Having shifted from using primarily fossil fuel-generated electricity to using renewable energy at the end of last year, Red Bull Arena is expected to significantly reduce its carbon footprint, saving more than 5,000 tons of carbon dioxide from being released into the environment, Sami Kabbani, senior vice president of energy at Covanta, said.
“With less than two miles separating Covanta’s energy-from-waste facility in Newark from Red Bull Arena in Harrison, the partnership takes advantage of locally-produced renewable energy that directly benefits the surrounding communities and continues to keep trash out of landfills,” Kabbani said.
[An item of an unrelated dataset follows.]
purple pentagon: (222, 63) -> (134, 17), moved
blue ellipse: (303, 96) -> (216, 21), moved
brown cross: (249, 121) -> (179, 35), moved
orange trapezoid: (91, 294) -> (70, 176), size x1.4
Covanta coverts approximately 20 million tons of post-recycled waste from municipalities and businesses into steam and electricity at nearly 42 global energy-from-waste facilities, resulting in a sustainable waste management process that produces a net-negative greenhouse footprint.
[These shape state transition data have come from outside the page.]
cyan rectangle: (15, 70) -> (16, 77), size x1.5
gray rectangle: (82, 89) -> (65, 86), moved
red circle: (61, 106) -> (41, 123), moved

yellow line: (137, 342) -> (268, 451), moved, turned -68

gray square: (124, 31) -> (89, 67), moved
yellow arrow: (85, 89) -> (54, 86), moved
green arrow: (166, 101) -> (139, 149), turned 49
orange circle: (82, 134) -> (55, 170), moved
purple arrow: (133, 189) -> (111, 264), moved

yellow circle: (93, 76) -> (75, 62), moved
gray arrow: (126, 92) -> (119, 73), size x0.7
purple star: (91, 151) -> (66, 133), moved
The company, which employs 3,700 worldwide, then directs the clean, renewable energy to the grid and to consumers such as the Red Bulls, which, having competed in Major League Soccer since 1996, now play in a 25,000-seat stadium in Harrison, constructed in 2010.
“As a team, we, too, are very focused on our goal and mission to become an environmentally conscious and socially aware company,” Amy Scheer, chief commercial officer of the Red Bulls, said. “We therefore look for partners who have the same mission and vision as us to make our community a more sustainable and better place to live. Any partner of ours must also make the community a focus of our partnership.”
Red Bull Arena not only has branded many of its trash and recycling receptacles with the Covanta logo, but also has named the company its official energy sponsor and presenting partner of the “Pinpoint” game in the “bullevard,” the club’s free fan attraction before every match outside the arena.
“This will help the message of renewable energy reach a younger audience,” Scheer said.
Kabbani said that, although Covanta’s prices are competitive with nonrenewable sources of electricity and that it takes “very little to no effort” to switch providers, it can be a challenge to encourage other businesses and corporations to follow suit.
“Each state has its own rules and regulations, which tends to make the process a bit onerous,” Kabbani said. “An additional challenge, which I also view as an opportunity, is that our company truly must understand the needs of the customer to provide a product at a price they feel good about.
“But, as more and more businesses continue to look for alternative sources of renewable energy like ours, we hope that our partnership with the New York Red Bulls will bring more attention to our industry and the fact that there are better ways to produce and obtain electricity.”
Scheer said the Red Bulls are proud to be a vehicle for that message.
“People underestimate the power of soccer, the power of the Red Bulls and the power of our fans,” she said. “Soccer fans especially are very conscious of which companies partner with and support their sport. That, in turn, often makes our fans great consumers of our partners, too.”